The paper mathematically inverts the core assumption driving AI regulation: that slowing down reduces existential risk.
He and coauthor Philip Trammell from Stanford show the opposite can be true.
The setup is elegant.
If any dangerous technology already exists, stagnation doesn't eliminate risk. It guarantees catastrophe. You're stuck running the same gauntlet forever. Nuclear weapons don't disappear. Bioweapons don't disappear. Current AI systems don't disappear. Every year you remain in a dangerous state, you roll the dice again.
Enough rolls and you lose.
They split existential risk into two components the policy debate has been conflating. "State risk" is the ongoing hazard from technologies that already exist. "Transition risk" is the danger from developing new technologies.
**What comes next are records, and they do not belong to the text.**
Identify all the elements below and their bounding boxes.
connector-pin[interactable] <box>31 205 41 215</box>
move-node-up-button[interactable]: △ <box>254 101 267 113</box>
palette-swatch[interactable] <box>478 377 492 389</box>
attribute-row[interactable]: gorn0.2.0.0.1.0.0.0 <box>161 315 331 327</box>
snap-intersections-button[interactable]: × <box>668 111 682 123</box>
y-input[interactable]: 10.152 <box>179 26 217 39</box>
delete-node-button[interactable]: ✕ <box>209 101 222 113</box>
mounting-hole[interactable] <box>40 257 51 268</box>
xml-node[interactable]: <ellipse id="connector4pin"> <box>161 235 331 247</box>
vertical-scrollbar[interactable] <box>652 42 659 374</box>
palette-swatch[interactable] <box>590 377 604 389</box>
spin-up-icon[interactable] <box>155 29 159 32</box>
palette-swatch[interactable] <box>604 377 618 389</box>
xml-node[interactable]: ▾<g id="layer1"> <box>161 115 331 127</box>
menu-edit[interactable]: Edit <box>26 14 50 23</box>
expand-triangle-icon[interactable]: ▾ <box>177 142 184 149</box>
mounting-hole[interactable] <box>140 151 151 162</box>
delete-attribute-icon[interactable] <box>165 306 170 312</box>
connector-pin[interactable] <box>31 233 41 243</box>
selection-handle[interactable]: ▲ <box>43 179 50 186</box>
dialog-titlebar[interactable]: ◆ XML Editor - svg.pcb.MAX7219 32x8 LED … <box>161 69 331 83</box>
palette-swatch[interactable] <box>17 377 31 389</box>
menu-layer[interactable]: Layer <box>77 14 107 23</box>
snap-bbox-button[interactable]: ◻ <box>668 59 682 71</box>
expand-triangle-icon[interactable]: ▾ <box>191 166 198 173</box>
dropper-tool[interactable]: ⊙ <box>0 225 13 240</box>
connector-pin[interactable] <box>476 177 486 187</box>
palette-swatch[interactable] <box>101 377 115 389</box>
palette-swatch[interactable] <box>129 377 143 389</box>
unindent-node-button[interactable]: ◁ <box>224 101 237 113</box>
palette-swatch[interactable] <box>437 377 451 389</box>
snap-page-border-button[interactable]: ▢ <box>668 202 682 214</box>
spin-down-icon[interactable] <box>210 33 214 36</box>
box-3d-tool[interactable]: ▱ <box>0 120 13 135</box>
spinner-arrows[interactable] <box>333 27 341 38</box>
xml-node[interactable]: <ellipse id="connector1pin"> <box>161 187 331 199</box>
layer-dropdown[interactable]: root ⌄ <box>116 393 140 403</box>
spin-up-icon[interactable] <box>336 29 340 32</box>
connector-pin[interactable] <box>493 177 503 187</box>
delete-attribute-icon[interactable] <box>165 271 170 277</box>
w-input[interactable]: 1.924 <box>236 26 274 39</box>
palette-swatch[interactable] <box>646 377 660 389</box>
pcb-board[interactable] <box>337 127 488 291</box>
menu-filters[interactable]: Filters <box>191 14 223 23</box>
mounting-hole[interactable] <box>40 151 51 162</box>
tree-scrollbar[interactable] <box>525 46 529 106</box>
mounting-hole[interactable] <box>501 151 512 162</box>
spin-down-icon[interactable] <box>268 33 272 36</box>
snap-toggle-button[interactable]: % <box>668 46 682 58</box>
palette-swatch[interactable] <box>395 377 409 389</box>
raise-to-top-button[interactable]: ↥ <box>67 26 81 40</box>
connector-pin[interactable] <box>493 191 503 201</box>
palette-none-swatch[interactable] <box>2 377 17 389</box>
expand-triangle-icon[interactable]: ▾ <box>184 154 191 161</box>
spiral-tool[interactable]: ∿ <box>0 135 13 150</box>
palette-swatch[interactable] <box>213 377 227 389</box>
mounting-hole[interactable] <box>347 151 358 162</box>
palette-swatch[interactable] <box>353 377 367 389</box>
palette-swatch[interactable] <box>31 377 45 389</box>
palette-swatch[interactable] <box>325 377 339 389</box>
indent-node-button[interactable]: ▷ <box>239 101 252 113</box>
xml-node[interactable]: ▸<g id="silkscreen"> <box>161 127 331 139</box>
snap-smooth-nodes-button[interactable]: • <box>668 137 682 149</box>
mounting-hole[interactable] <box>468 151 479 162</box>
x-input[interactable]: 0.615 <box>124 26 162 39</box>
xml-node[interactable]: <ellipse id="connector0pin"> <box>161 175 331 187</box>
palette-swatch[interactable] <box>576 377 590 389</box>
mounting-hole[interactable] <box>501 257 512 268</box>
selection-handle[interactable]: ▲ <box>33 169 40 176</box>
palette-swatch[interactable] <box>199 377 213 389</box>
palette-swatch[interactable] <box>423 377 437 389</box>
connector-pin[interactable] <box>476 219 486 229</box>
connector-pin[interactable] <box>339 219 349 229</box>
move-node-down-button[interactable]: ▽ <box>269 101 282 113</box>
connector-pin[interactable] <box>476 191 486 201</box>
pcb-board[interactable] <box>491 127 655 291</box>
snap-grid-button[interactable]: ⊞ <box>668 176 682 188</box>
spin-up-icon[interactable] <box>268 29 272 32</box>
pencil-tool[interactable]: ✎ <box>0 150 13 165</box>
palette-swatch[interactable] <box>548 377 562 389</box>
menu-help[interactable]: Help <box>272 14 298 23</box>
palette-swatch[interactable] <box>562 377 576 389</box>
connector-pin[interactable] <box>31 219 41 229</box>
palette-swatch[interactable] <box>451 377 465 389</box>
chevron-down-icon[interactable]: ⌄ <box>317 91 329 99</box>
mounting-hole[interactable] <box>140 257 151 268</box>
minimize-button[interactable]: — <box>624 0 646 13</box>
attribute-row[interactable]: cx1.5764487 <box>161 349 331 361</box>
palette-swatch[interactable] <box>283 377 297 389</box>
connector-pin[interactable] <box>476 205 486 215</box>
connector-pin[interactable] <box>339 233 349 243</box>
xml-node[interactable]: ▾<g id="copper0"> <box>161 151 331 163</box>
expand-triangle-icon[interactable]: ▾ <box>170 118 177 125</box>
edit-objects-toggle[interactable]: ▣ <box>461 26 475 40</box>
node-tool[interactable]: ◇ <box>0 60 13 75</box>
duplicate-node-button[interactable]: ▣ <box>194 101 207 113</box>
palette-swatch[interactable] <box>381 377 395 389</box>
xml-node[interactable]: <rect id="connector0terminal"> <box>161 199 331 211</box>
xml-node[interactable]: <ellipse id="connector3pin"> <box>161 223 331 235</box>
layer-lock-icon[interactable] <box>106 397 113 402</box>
The experiments. The scaling runs. The novel deployments.
Unless transition risk scales super-linearly with speed, faster growth is always weakly safer. You endure less cumulative state risk by escaping dangerous states more quickly.
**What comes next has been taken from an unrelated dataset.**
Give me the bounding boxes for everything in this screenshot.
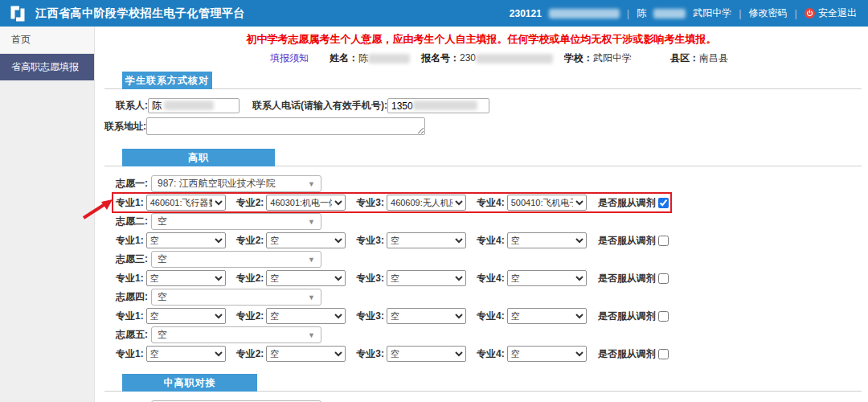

The integral under the hazard curve shrinks.
The Kuznets curve dynamics strengthen the case. As societies get richer, safety becomes a luxury good. The marginal utility of consumption falls while the value of civilization rises. Optimal policy shifts toward more safety spending. Faster growth accelerates this dynamic.
There's a second-order effect most people miss. When the future is more valuable because growth will be faster, it becomes worth sacrificing more today to protect it. Anticipated acceleration motivates stricter current policy.
The paper acknowledges limits. If policy frictions are severe enough, speed becomes genuinely risky. If transition risk compounds super-linearly with deployment velocity, slower wins on some margins.
These are empirical questions.
But the burden of proof shifts. Anyone advocating slowdown needs to demonstrate that transition risk dominates state risk. That we're not already in a "time of perils" where the safest path is pushing through as quickly as possible.
The real insight is structural. Permanent deceleration locks you into whatever hazard rate you currently face. If that rate is positive, survival probability goes to zero. Only acceleration or surgical regulation can minimize cumulative risk.
The pause advocates have it backwards. Slowing down extends your exposure to current dangers.
Speed is the escape route.
Everyone in AI policy should read this paper.